Computerized provider order entry
Errors in prescription are the largest identified source of preventable errors in hospitals.  Computerized provider order entry (CPOE), also known as Computer Physician Order Entry, reduces the medication error by 80% overall as well as dilute harm to the patient by 55%. 
This includes errors related to errors caused in care delivery system. , It can only be improved by bolstering the networks and connections working simultaneously to produce certain outcomes. Moreover, stress of multiple works at a time should also be decreased.
It includes experience of the doctor in developing dose regimen and drugs to be used. The clinician uses pertinent clinical research on the accuracy of diagnostic tests and the efficacy and safety of therapy, rehabilitation, and prevention to develop an individual plan of care.  This have following advantages like ADR events decreases, errors caused by changing shifts, and multiple specialists also decreases and improves communication between physicians, patients, and nonmedical purchasers of healthcare. 

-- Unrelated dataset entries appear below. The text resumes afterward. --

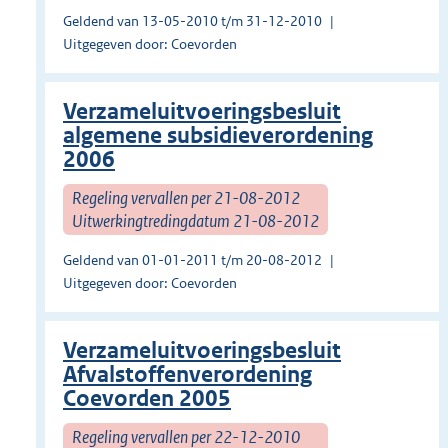
Geldend van 13-05-2010 t/m 31-12-2010
Uitgegeven door: Coevorden
Verzameluitvoeringsbesluit
algemene subsidieverordening
2006
Regeling vervallen per 21-08-2012
Uitwerkingtredingdatum 21-08-2012
Geldend van 01-01-2011 t/m 20-08-2012
Uitgegeven door: Coevorden
Verzameluitvoeringsbesluit
Afvalstoffenverordening
Coevorden 2005
Regeling vervallen per 22-12-2010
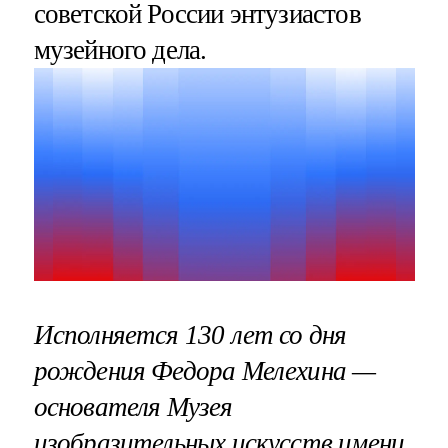
советской России энтузиастов
музейного дела.
Исполняется 130 лет со дня
рождения Федора Мелехина —
основателя Музея
изобразительных искусств имени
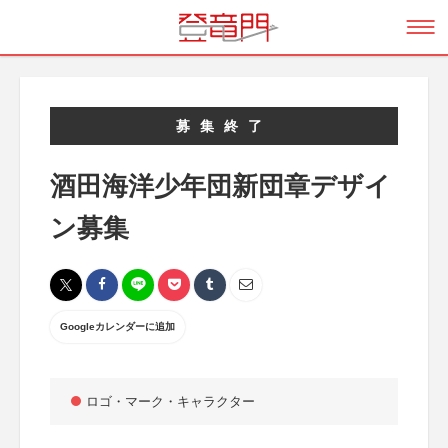
募集終了
酒田海洋少年団新団章デザイ
ン募集
Googleカレンダーに追加
ロゴ・マーク・キャラクター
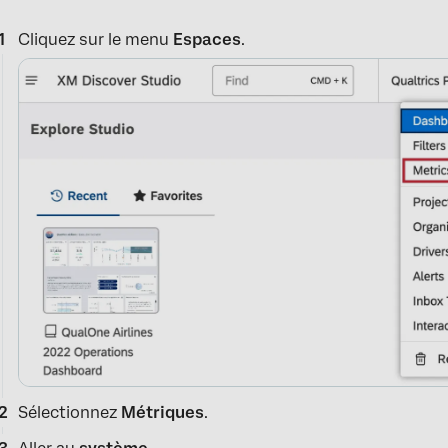
Cliquez sur le menu
Espaces
.
Sélectionnez
Métriques
.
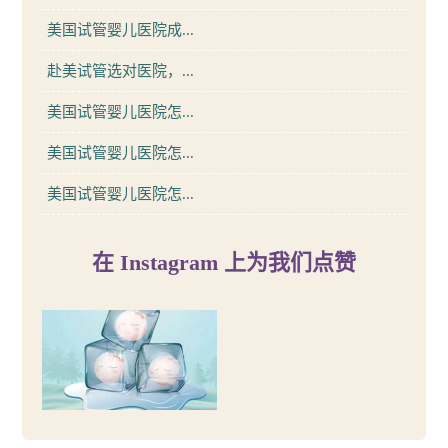
美国试管婴儿医院成...
赴美试管选对医院，...
美国试管婴儿医院怎...
美国试管婴儿医院怎...
美国试管婴儿医院怎...
在 Instagram 上为我们点赞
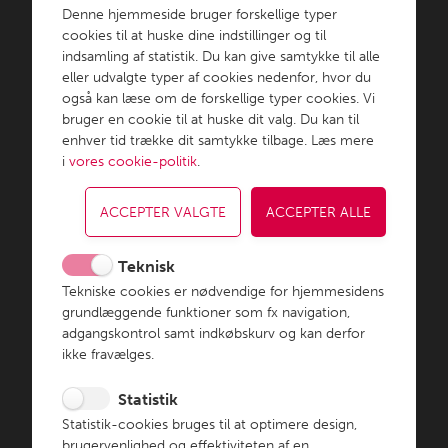
100 års slagterhistorie; fra originale
Denne hjemmeside bruger forskellige typer
opskrifter og salg i slagtermesters egen
cookies til at huske dine indstillinger og til
varevogn til international
indsamling af statistik. Du kan give samtykke til alle
eller udvalgte typer af cookies nedenfor, hvor du
pålægsproducent med kvalitet som
også kan læse om de forskellige typer cookies. Vi
omdrejningspunkt.
bruger en cookie til at huske dit valg. Du kan til
enhver tid trække dit samtykke tilbage. Læs mere
i
vores cookie-politik
.
Aalbæk Specialiteter ser
Aage Jensen
3-Stjerne
Den 
3-St
Vi æ
Ny
He
dagens lys
Salamifabrik, senere 3-
regist
100-
i bo
Dan
d
Stjernet, bliver
vare
føde
Aal
øk
bl
grundlagt
fød
Teknisk
Tekniske cookies er nødvendige for hjemmesidens
grundlæggende funktioner som fx navigation,
adgangskontrol samt indkøbskurv og kan derfor
ikke fravælges.
Statistik
Statistik-cookies bruges til at optimere design,
1920
1950
1
brugervenlighed og effektiviteten af en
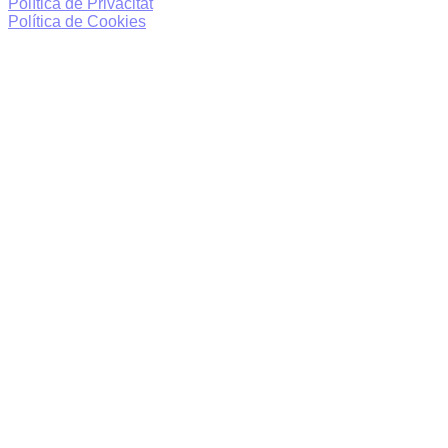
Política de Privacitat
Política de Cookies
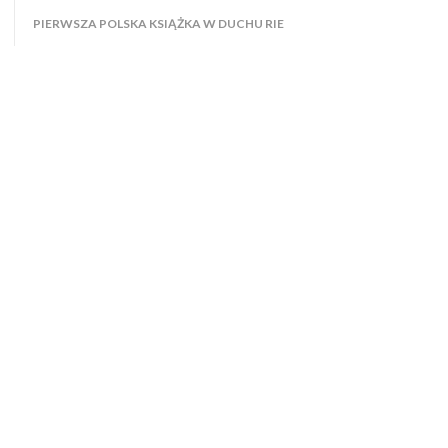
PIERWSZA POLSKA KSIĄŻKA W DUCHU RIE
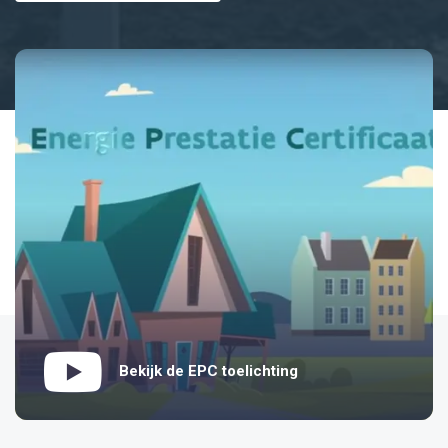
Bekijk de EPC toelichting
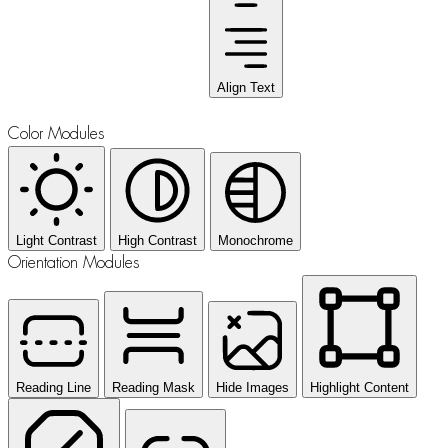
Align Text
Color Modules
Light Contrast
High Contrast
Monochrome
Orientation Modules
Reading Line
Reading Mask
Hide Images
Highlight Content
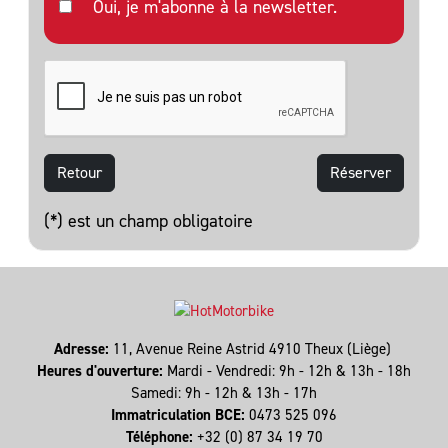
Oui, je m'abonne à la newsletter.
Retour
(*) est un champ obligatoire
Adresse:
11, Avenue Reine Astrid 4910 Theux (Liège)
Heures d'ouverture:
Mardi - Vendredi: 9h - 12h & 13h - 18h
Samedi: 9h - 12h & 13h - 17h
Immatriculation BCE:
0473 525 096
Téléphone:
+32 (0) 87 34 19 70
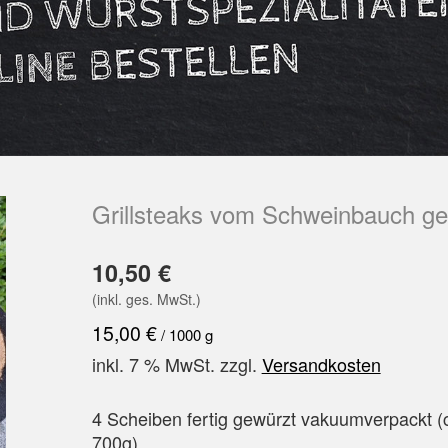
Grillsteaks vom Schweinbauch ge
10,50
€
(inkl. ges. MwSt.)
15,00
€
/
1000
g
inkl. 7 % MwSt.
zzgl.
Versandkosten
4 Scheiben fertig gewürzt vakuumverpackt (
700g)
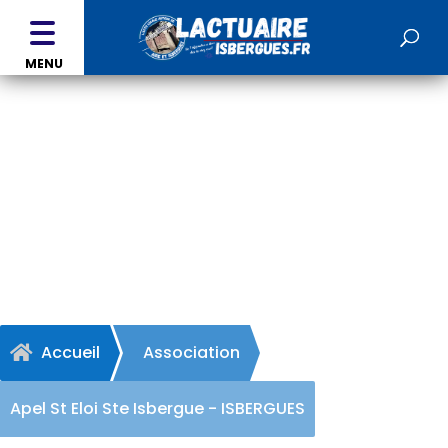
MENU
Apel St Eloi Ste Isbergue -
ISBERGUES
Accueil
Association

Apel St Eloi Ste Isbergue - ISBERGUES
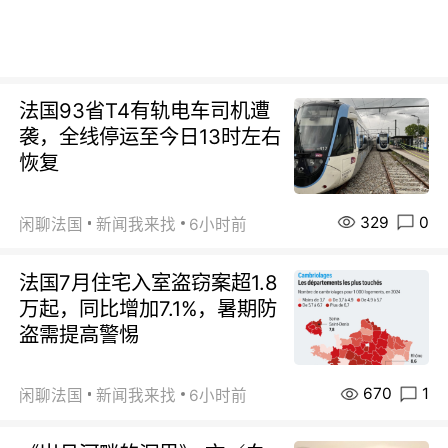
法国93省T4有轨电车司机遭
袭，全线停运至今日13时左右
恢复
329
0
闲聊法国
新闻我来找
6小时前
法国7月住宅入室盗窃案超1.8
万起，同比增加7.1%，暑期防
盗需提高警惕
670
1
闲聊法国
新闻我来找
6小时前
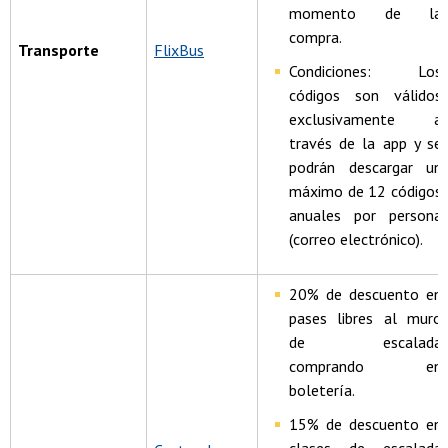
momento de la
compra.
Transporte
FlixBus
Condiciones: Los
códigos son válidos
exclusivamente a
través de la app y se
podrán descargar un
máximo de 12 códigos
anuales por persona
(correo electrónico).
20% de descuento en
pases libres al muro
de escalada
comprando en
boletería.
15% de descuento en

It is one of the most common and serious safety concerns. Patient's inability to understand the physician and pharmacist counseling also develops patient medication errors.
In particular, these patients have a higher risk of hospitalization and longer hospital stays, are less likely to comply with treatment, are more likely to make errors with medication,  and are more ill when they seek medical care. 
Pay for performance
This technique seems to be the most promising approach in reducing the errors, but cases have been reported as avoidance of high-risk patients when payment was linked to outcome improvements. 
| Conclusion|| |
The healthcare system has only recently begun to approach patient safety in a more systematic way. There is a clear need to improve the quality of care in the medical system that permits an alarmingly high annual rate of medical errors that harm tens of thousands of patients and drives up cost. Help desk at healthcare facilities should be created; telephones hotlines for major diseases should be created; audiovisual and printed education materials in waiting rooms; forums for open dialogue between doctors and patients should be encouraged; and the changing relationship between healthcare provider and consumer; doctors no longer perceived as "gods." An estimated 60 million Americans use some form of complementary and alternative medicine, though approximately 70% do not tell their physicians about this use. Open communication between conventional medical providers and patients in this area is therefore lacking.  Communication gap between doctor and patient should be decreased as healthcare becomes more complex. Physicians should not overestimate the extent to which they discussed patients' ability to follow the treatment plan. A survey conducted in the Emergency Department at Kern Medical Center in Bakersfield, California, revealed that only 59% of the patient follows the doctor's instructions. This was because of the Spanish-speaking patients who did not understand English very clearly. This implies that the doctor should be well-versed with the local dialect and vernacular language. 
The direction which is to be highlighted in recent reports on medical errors is the need to move away from a search for individual culprits to blame for medical errors. This judgmental approach has sometimes been called the "name, shame, and blame game." It is characterized by the belief that medical errors result from inadequate training or from a few "bad apples" in the system. It is then assumed that medical errors can be reduced or eliminated by identifying the individuals, and firing or disciplining them. The major drawback of this judgmental attitude is that it makes healthcare workers hesitate to report errors for fear of losing their own jobs or fear of some other form of reprisal. As a result of underreporting, hospital managers and others concerned with patient safety often do not have an accurate picture of the frequency of occurrence of some types of medical errors.